OpenPKFlow¶
A transparent, reproducible, open-source Python workflow for dissolution, NCA, PK/PD simulation, and pharmacometric reporting.
What it does¶
OpenPKFlow gives formulation scientists, PK/PD researchers, and CRO/CDMO teams a clean Python workflow for:
| Module | What it covers |
|---|---|
dissolution |
f1, f2, bootstrap f2, MSD, max deviation, model-dependent comparison, Weibull/Higuchi/KP/first-order/zero-order model fitting |
nca |
AUClast, AUCinf, Cmax, Tmax, lambda_z, t1/2, CL/F, Vz/F — three AUC methods, explicit BLQ, %AUCextrap flag, DN params, CDISC PP |
be |
2x2 crossover TOST (convenience layer), GMR + 90% CI, intra-subject CV, BioEqPy export |
sim |
1- and 2-compartment IV bolus/infusion/oral, repeated dosing, superposition |
pop |
GOF plots (4-panel), VPC with percentile bands, NONMEM-style dataset helpers |
report |
Markdown, HTML, PDF (ReportLab), Word (python-docx) |
ml |
Experimental torch MLP surrogate for 1-cmt oral profiles |
validation |
Utility functions for cross-checking against reference values |
It does not replace expert regulatory judgement or validated commercial platforms. It makes routine analysis faster, cleaner, and more reproducible.
Install¶
For PDF and Word reports:
For ML surrogate (torch):
Quick example¶
from openpkflow.dissolution import f1, f2
reference = [20.0, 40.0, 60.0, 80.0, 90.0]

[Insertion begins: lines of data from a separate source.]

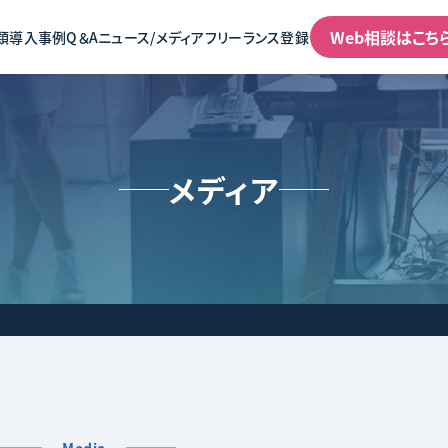
Web相談はこち
類
導入事例
Q＆A
ニュース/メディア
フリーランス登録
メディア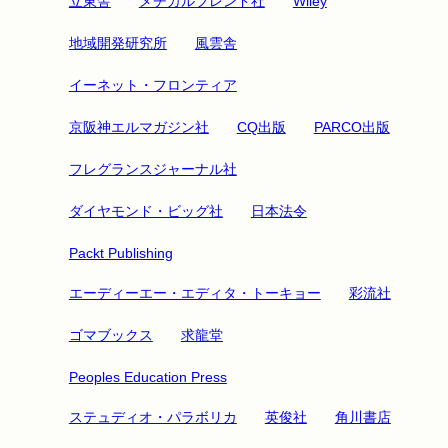
立東舎
メヂカルフレンド社
Wiley
地域開発研究所
風雲舎
イーネット・フロンティア
京阪神エルマガジン社
CQ出版
PARCO出版
フレグランスジャーナル社
ダイヤモンド・ビッグ社
日本法令
Packt Publishing
エーディーエー・エディタ・トーキョー
彩流社
ゴマブックス
求龍堂
Peoples Education Press
ステュディオ・パラボリカ
英俊社
角川書店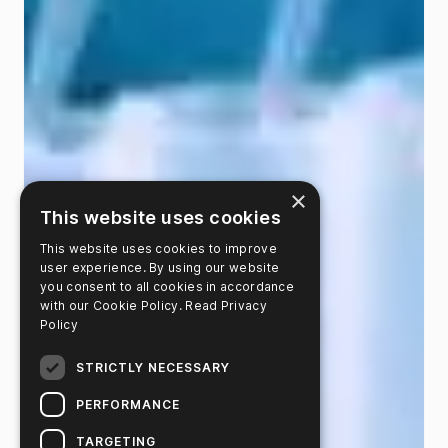
×
This website uses cookies
This website uses cookies to improve
user experience. By using our website
you consent to all cookies in accordance
with our Cookie Policy.
Read Privacy
Policy
STRICTLY NECESSARY
PERFORMANCE
TARGETING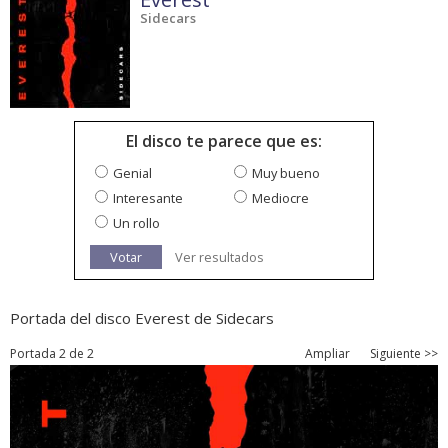
Sidecars
El disco te parece que es:
Genial
Muy bueno
Interesante
Mediocre
Un rollo
Votar
Ver resultados
Portada del disco Everest de Sidecars
Portada 2 de 2
Ampliar
Siguiente >>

test = [21.0, 39.0, 61.0, 79.0, 88.0]
print(f"f1 = {f1(reference, test):.2f}") # 1.33
print(f"f2 = {f2(reference, test):.2f}") # 72.80
See the Tutorials section for complete worked examples.
Philosophy¶
OpenPKFlow is report-first: every analysis ends in a clean, shareable output — HTML, PDF, or Word — suitable for supervisors, clients, CROs, and regulatory teams. Calculation correctness is necessary but not sufficient.
This package is open-source. Final regulatory interpretation should be reviewed by qualified formulation, pharmacokinetic, and regulatory experts.